- [ABOUT THIS EXERCISE]:
Which lines run from the line with "Terms & condition (607, 1955)" through the line with "Where is my order? (367, 1841)" in the entries below? Print them exactly, both ends included, and nothing more.

- [SOURCE RECORDS]:
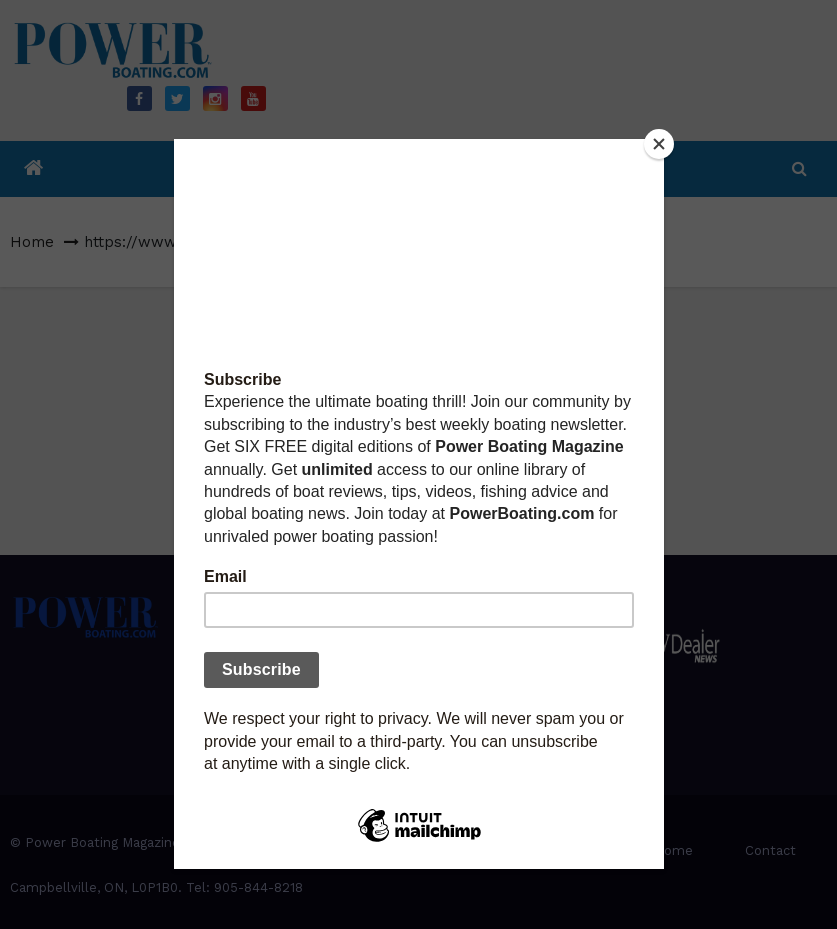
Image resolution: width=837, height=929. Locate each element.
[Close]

==

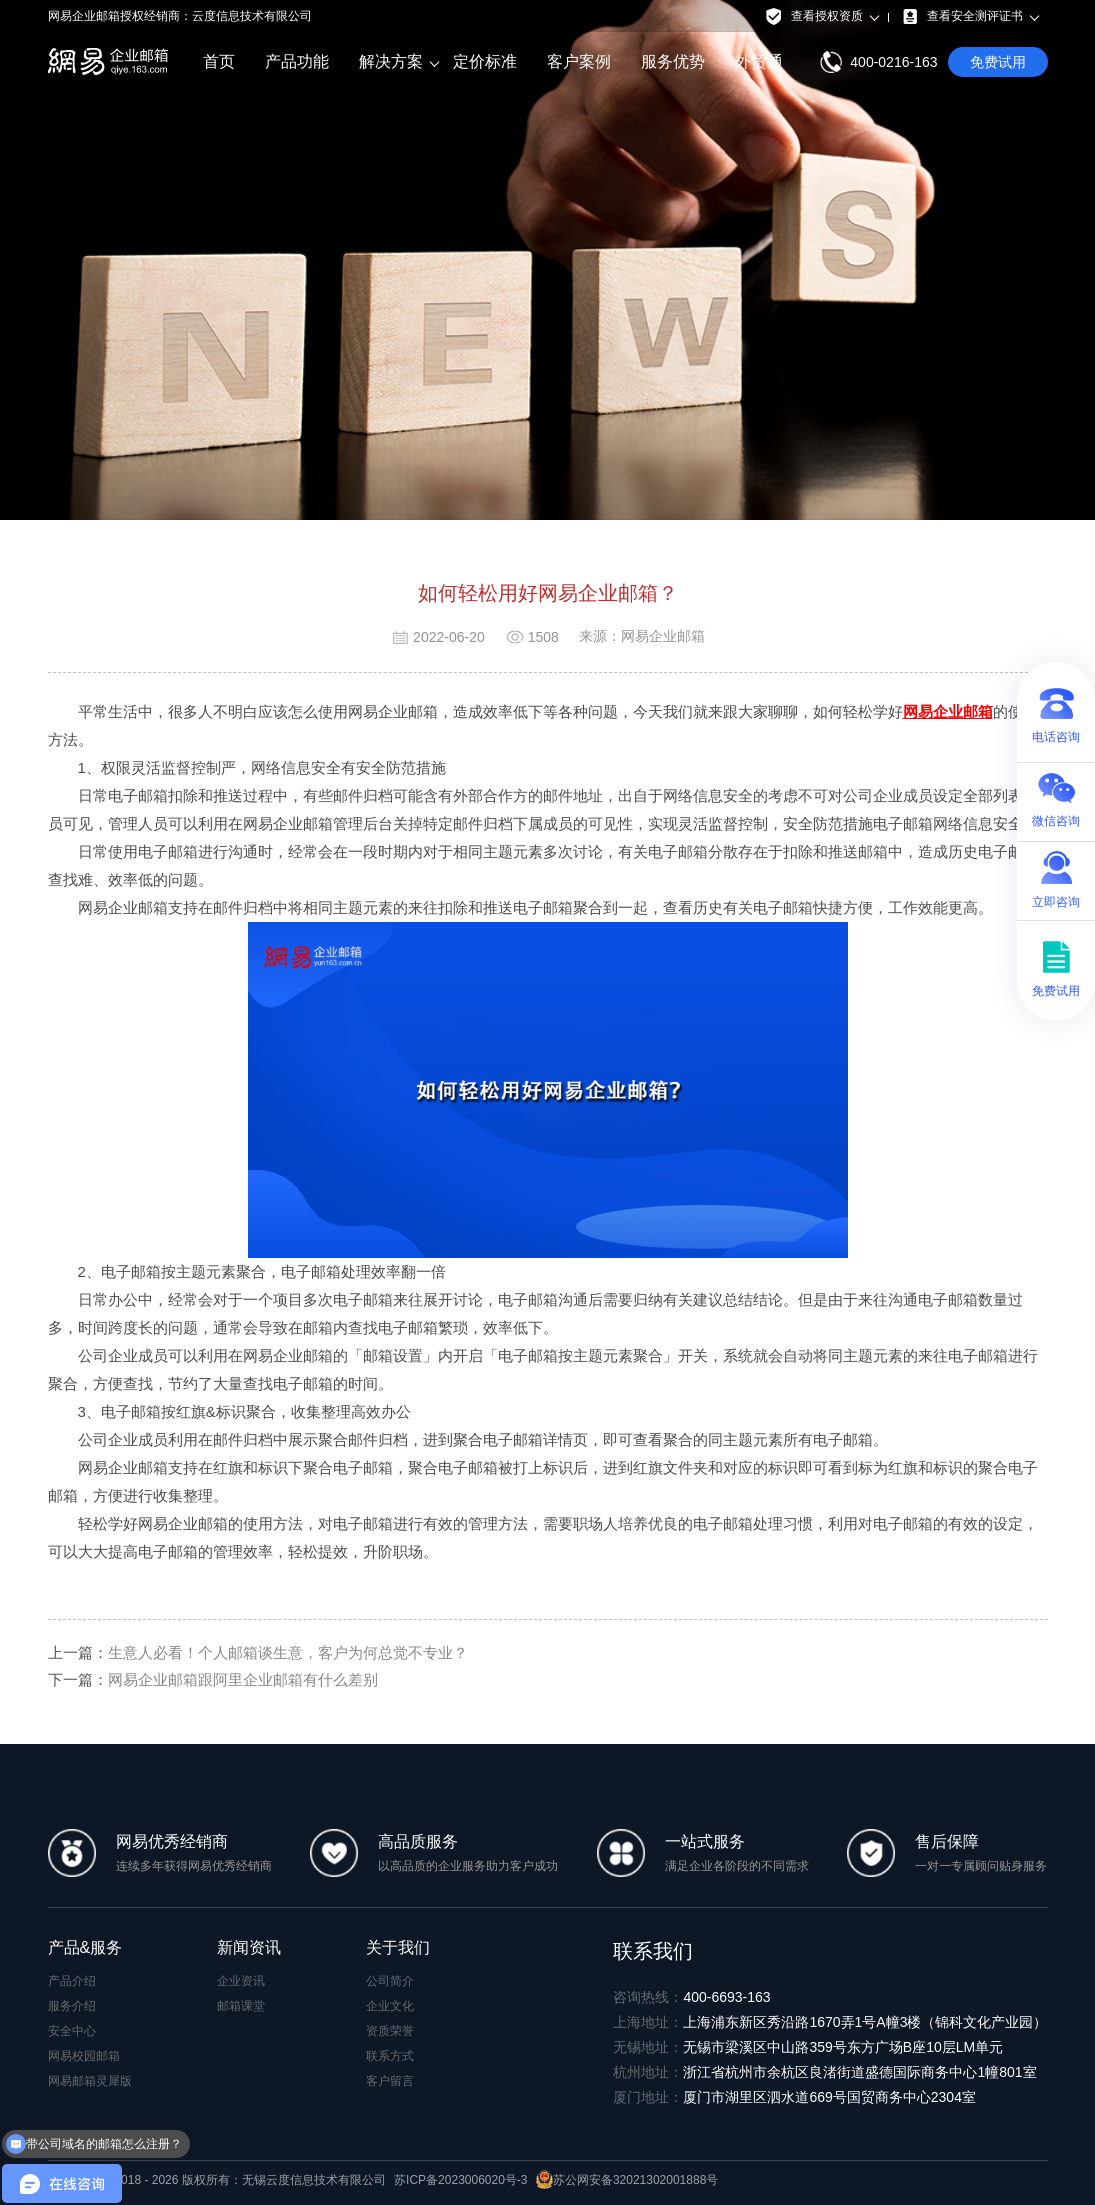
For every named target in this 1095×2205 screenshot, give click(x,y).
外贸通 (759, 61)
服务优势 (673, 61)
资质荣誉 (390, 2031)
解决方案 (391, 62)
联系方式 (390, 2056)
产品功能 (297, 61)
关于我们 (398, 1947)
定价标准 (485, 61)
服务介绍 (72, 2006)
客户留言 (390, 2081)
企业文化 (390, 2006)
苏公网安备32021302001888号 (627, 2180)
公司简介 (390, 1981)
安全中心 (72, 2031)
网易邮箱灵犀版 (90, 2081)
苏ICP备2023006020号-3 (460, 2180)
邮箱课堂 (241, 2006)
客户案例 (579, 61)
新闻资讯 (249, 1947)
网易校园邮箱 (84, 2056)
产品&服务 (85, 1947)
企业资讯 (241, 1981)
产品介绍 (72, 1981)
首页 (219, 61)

--

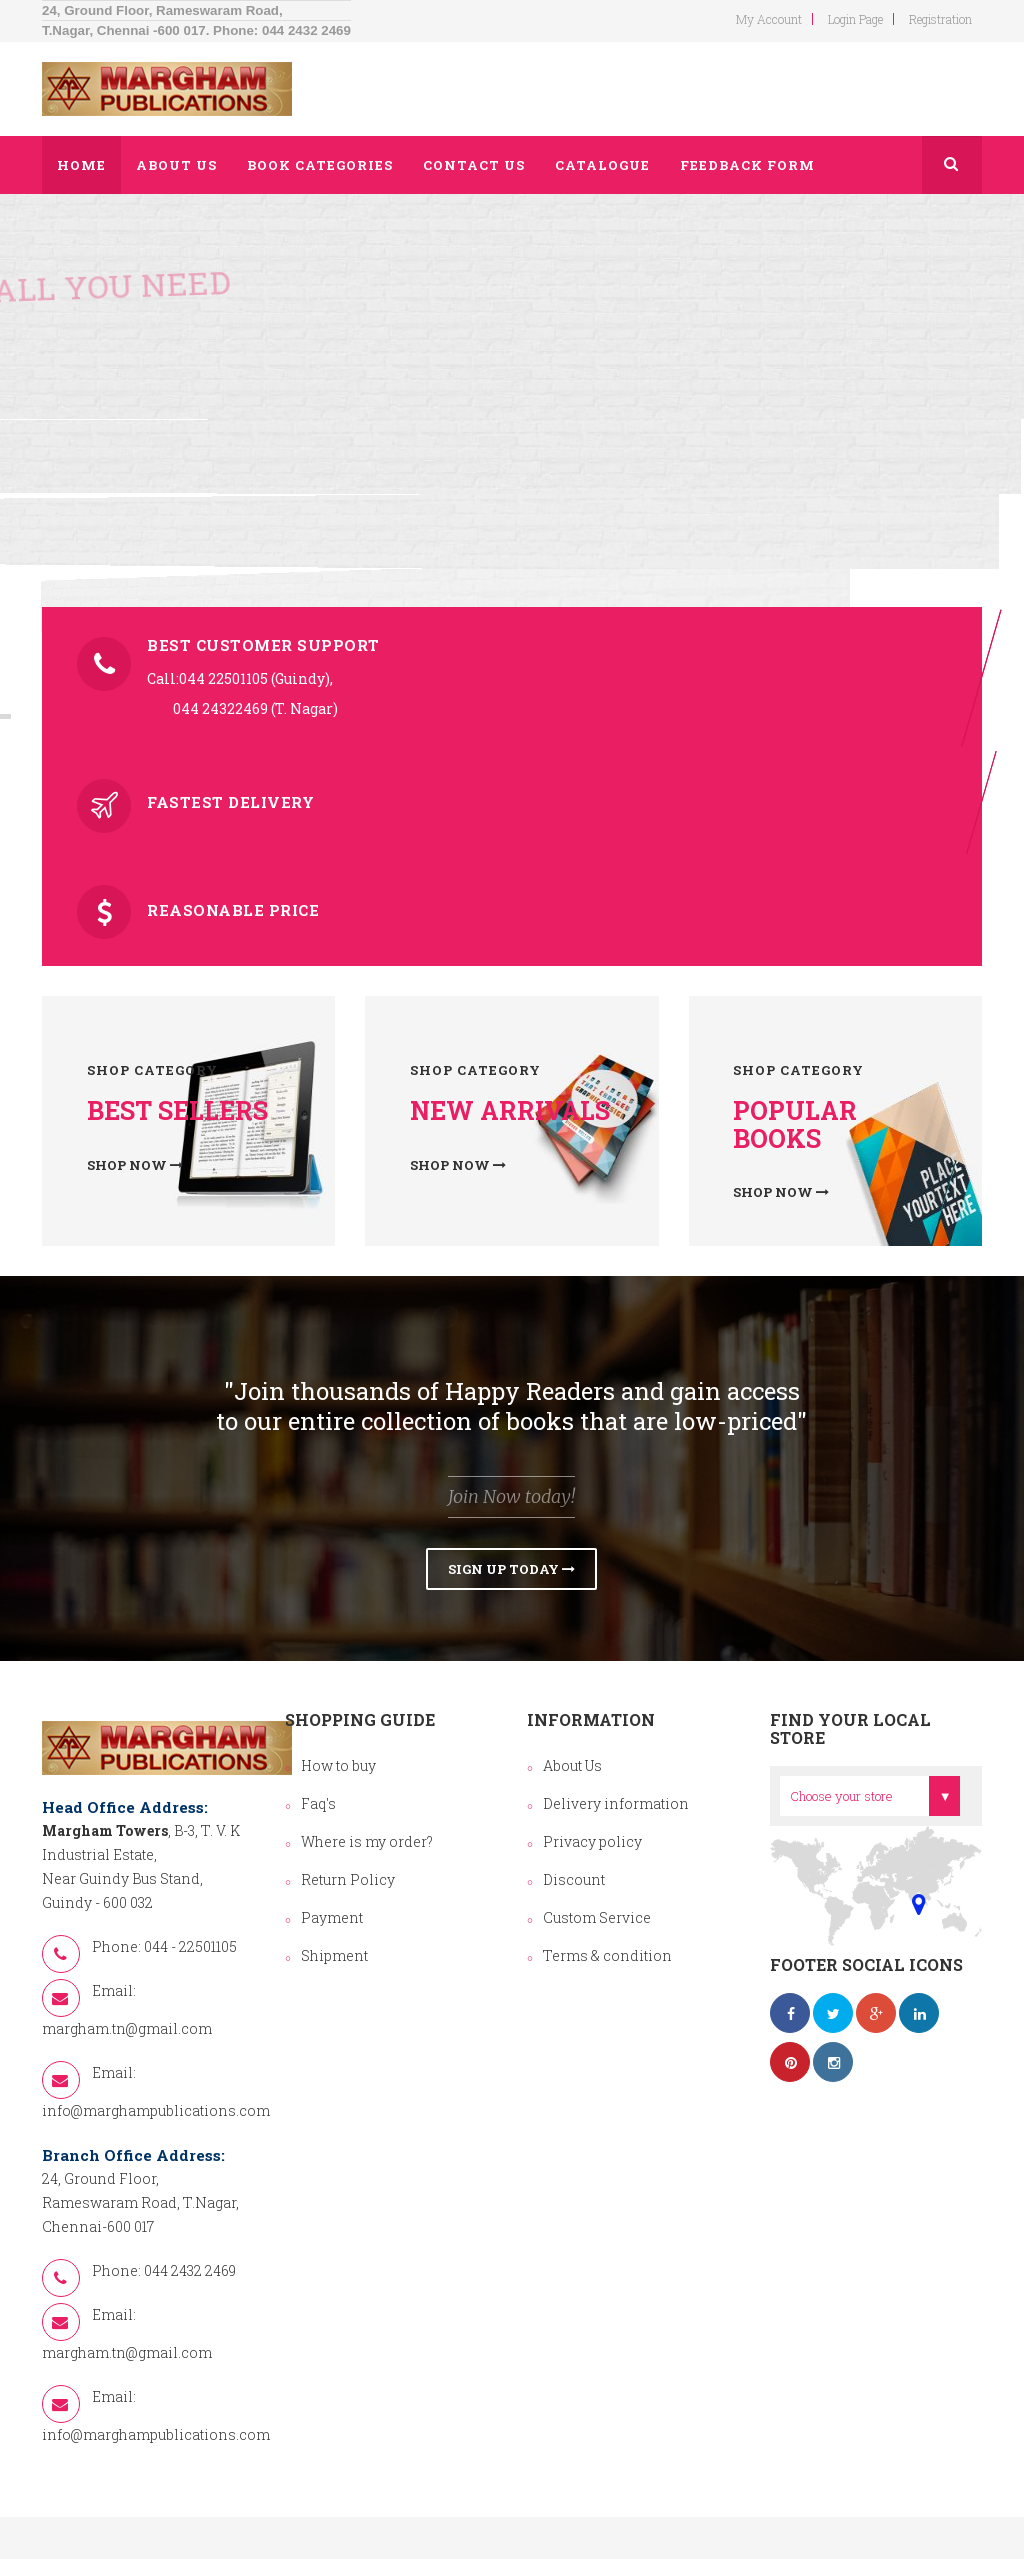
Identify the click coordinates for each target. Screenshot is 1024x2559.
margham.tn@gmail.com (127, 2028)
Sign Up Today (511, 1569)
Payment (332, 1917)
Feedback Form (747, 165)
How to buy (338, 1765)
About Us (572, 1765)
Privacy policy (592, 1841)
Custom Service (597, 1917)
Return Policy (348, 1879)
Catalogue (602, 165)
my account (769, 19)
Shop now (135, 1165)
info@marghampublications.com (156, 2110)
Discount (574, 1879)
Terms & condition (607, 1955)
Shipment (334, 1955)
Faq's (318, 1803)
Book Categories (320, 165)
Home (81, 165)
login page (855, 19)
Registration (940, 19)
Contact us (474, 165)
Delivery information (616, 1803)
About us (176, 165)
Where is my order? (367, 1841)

- [SOLVED PROBLEM]:
Terms & condition (607, 1955)
Shipment (334, 1955)
Faq's (318, 1803)
Book Categories (320, 165)
Home (81, 165)
login page (855, 19)
Registration (940, 19)
Contact us (474, 165)
Delivery information (616, 1803)
About us (176, 165)
Where is my order? (367, 1841)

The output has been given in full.